The imprint for such a future will involve artists working in one of two ways. In the tradition of making unique works of art, they will construct prototypes of objects and ideas. The role of craft will play an all important role in this process, introducing aspects of the everyday, which have already been gathering ground within recent developments of contemporary critical practice. The production of prototypes will see a revival in the hand-made, which will gratify the audiences desire for consuming virtuosity and the artists desire for indulging in radical pleasure. The artists palette of materials will continue to expand and borrow across cultures, disciplines, traditions and resources real and imagined. The utilitarian aspect of craft-based work will also carve out a suggestive course of applications for contemporary art as it moves in search of wider arenas of supporters, aficionados, and message receivers and responders. Prototypes will remain with the artist, and permission to reproduce, build or fabricate will be bought by an individual, a fashion house, a publisher, a manufacturer or a municipality. The future of contemporary art might appear as a button on a shirt, a brick in a building, a light on the street, a font in a book, the dial tone of a phone or as an image in the front room of a quarter of a countrys population.
Parallel to making prototypes, artists will also be involved in constructing scenarios which they will license for distribution in the form of films and still images using the existing patrons of local and global business firms and corporations. In the future, art will have a much more direct relationship to these industries and will use them to reach unchartered territories. All importantly, this move will see an embracement of artists as cultural thinkers, able to effect change on a visual level through images, sounds and words. Foremost in this process will be the conceptualising of scenarios by artists, to promote not only the products or brands of a business but something of their own style, views and aesthetics. Great museum collections around the world have, after all, striven to brand themselves through artists they collect in this way for centuries. As the course of contemporary art strides more steadily in the direction of moving beyond representation into the realms of the hyper-real, the extraordinary and the imagined, the future of art will increasingly find and require outlets that can support the presentation of time-based scenarios in the form of lens-based stills or moving images.
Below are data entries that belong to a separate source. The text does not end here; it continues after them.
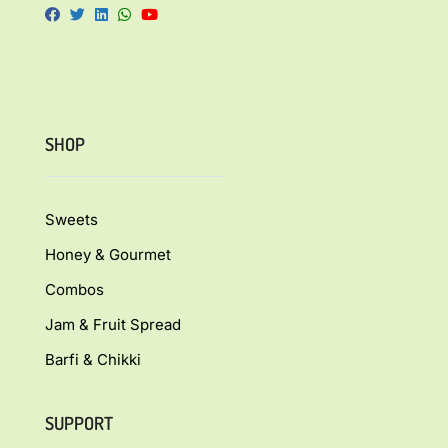
SHOP
Sweets
Honey & Gourmet
Combos
Jam & Fruit Spread
Barfi & Chikki
SUPPORT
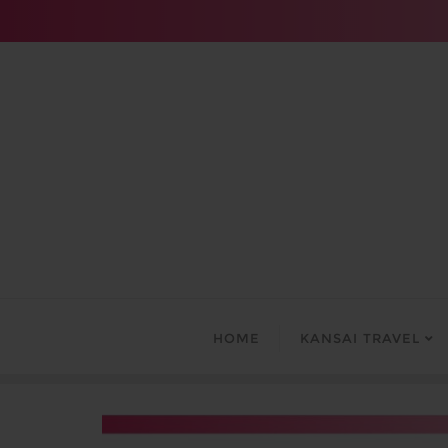
Skip
to
content
HOME
KANSAI TRAVEL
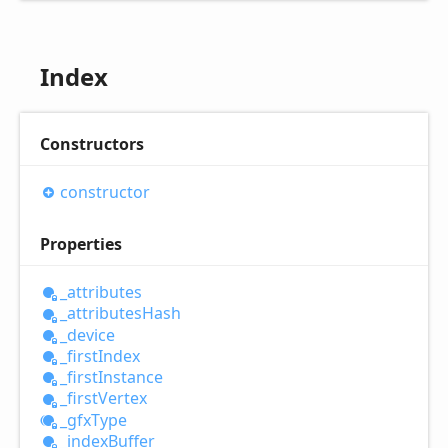
Index
Constructors
constructor
Properties
_attributes
_attributes
Hash
_device
_first
Index
_first
Instance
_first
Vertex
_gfx
Type
_index
Buffer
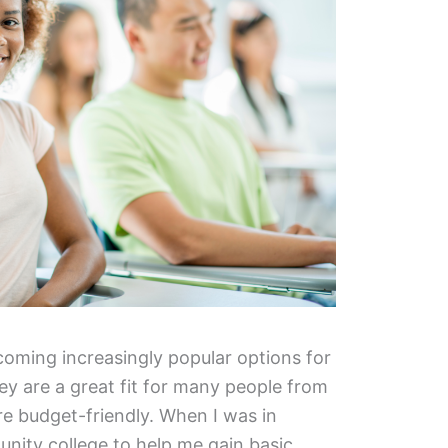
oming increasingly popular options for
y are a great fit for many people from
are budget-friendly. When I was in
unity college to help me gain basic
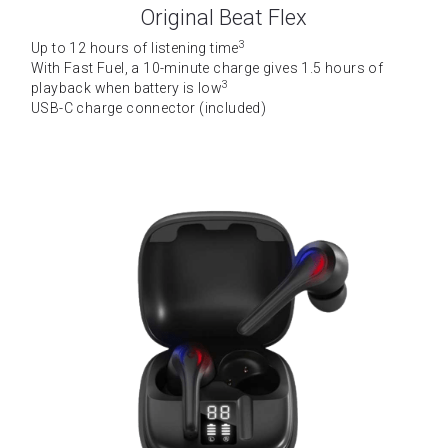
Original Beat Flex
3
Up to 12 hours of listening time
With Fast Fuel, a 10-minute charge gives 1.5 hours of 
3
playback when battery is low
USB-C charge connector (included)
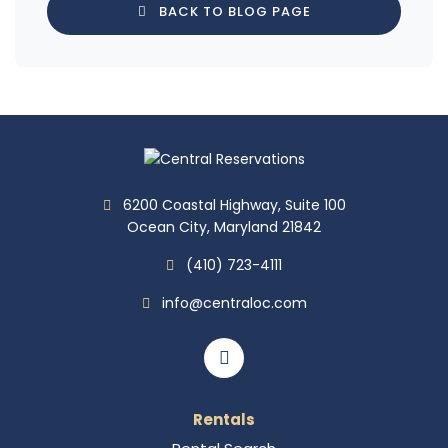
BACK TO BLOG PAGE
6200 Coastal Highway, Suite 100
Ocean City, Maryland 21842
(410) 723-4111
info@centraloc.com
Rentals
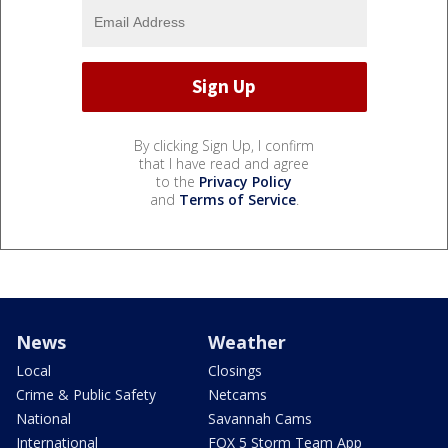
By clicking Sign Up, I confirm
that I have read and agree
to the
Privacy Policy
and
Terms of Service
.
News
Weather
Local
Closings
Crime & Public Safety
Netcams
National
Savannah Cams
International
FOX 5 Storm Team App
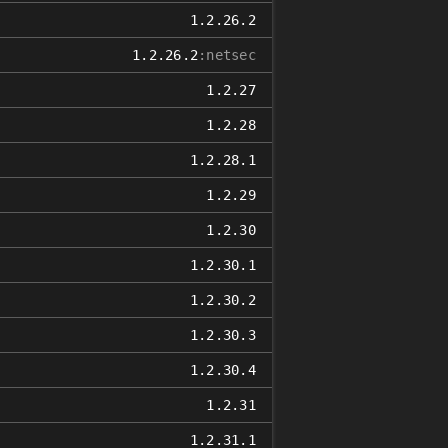
1.2.26.2
1.2.26.2
:netsec
1.2.27
1.2.28
1.2.28.1
1.2.29
1.2.30
1.2.30.1
1.2.30.2
1.2.30.3
1.2.30.4
1.2.31
1.2.31.1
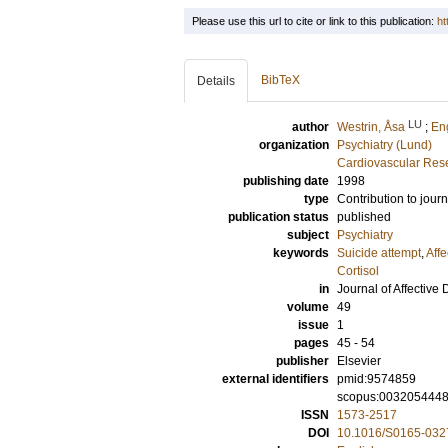
Please use this url to cite or link to this publication:
ht
BibTeX
Details
LU
author
Westrin, Åsa
;
En
organization
Psychiatry (Lund)
Cardiovascular Rese
publishing date
1998
type
Contribution to journ
publication status
published
subject
Psychiatry
keywords
Suicide attempt
,
Affe
Cortisol
in
Journal of Affective 
volume
49
issue
1
pages
45 - 54
publisher
Elsevier
external identifiers
pmid:9574859
scopus:003205444
ISSN
1573-2517
DOI
10.1016/S0165-032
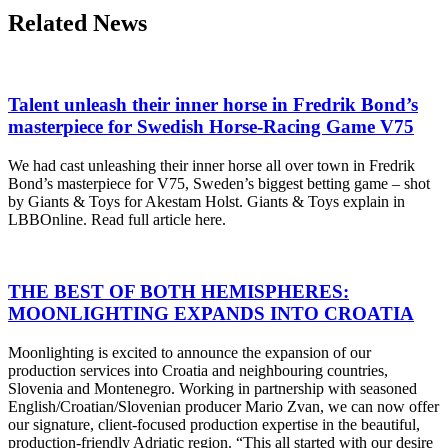
Related News
Talent unleash their inner horse in Fredrik Bond’s
masterpiece for Swedish Horse-Racing Game V75
We had cast unleashing their inner horse all over town in Fredrik
Bond’s masterpiece for V75, Sweden’s biggest betting game – shot
by Giants & Toys for Akestam Holst. Giants & Toys explain in
LBBOnline. Read full article here.
THE BEST OF BOTH HEMISPHERES:
MOONLIGHTING EXPANDS INTO CROATIA
Moonlighting is excited to announce the expansion of our
production services into Croatia and neighbouring countries,
Slovenia and Montenegro. Working in partnership with seasoned
English/Croatian/Slovenian producer Mario Zvan, we can now offer
our signature, client-focused production expertise in the beautiful,
production-friendly Adriatic region. “This all started with our desire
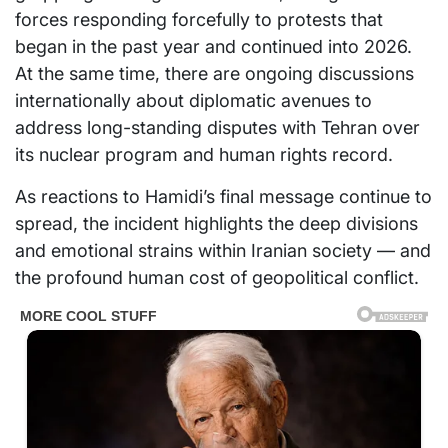
forces responding forcefully to protests that
began in the past year and continued into 2026.
At the same time, there are ongoing discussions
internationally about diplomatic avenues to
address long-standing disputes with Tehran over
its nuclear program and human rights record.
As reactions to Hamidi’s final message continue to
spread, the incident highlights the deep divisions
and emotional strains within Iranian society — and
the profound human cost of geopolitical conflict.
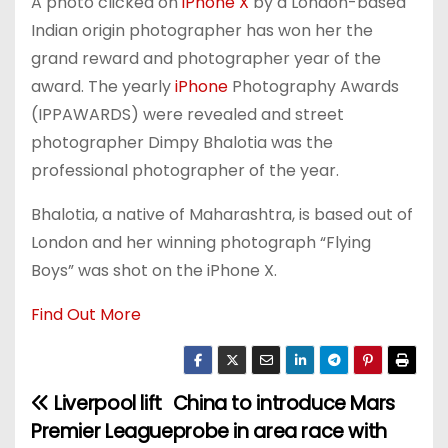
A photo clicked on
iPhone X
by a London-based
Indian origin photographer has won her the
grand reward and photographer year of the
award. The yearly
iPhone
Photography Awards
(IPPAWARDS) were revealed and street
photographer Dimpy Bhalotia was the
professional photographer of the year.
Bhalotia, a native of Maharashtra, is based out of
London and her winning photograph “Flying
Boys” was shot on the iPhone X.
Find Out More
Liverpool lift
China to introduce Mars
P
Premier League
probe in area race with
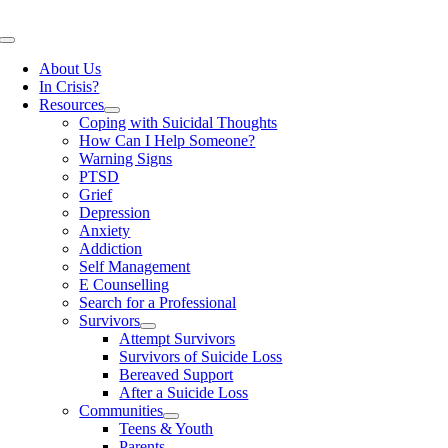
Skip
to
Toggle
content
Navigation
About Us
In Crisis?
Resources
Coping with Suicidal Thoughts
How Can I Help Someone?
Warning Signs
PTSD
Grief
Depression
Anxiety
Addiction
Self Management
E Counselling
Search for a Professional
Survivors
Attempt Survivors
Survivors of Suicide Loss
Bereaved Support
After a Suicide Loss
Communities
Teens & Youth
Parents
Media creatives and big business will become the new collectors of such an art, and their collections will be circulated via ad campaigns, cinema trailers and hoardings, terrestrial and satellite television stations and surreptitious packaging schemes.
If the future of art is to be defined by its consumers, then its makers will also direct it. Will there be compromises at stake to assure the later? Possibly. Will this be the future of art? Inevitably.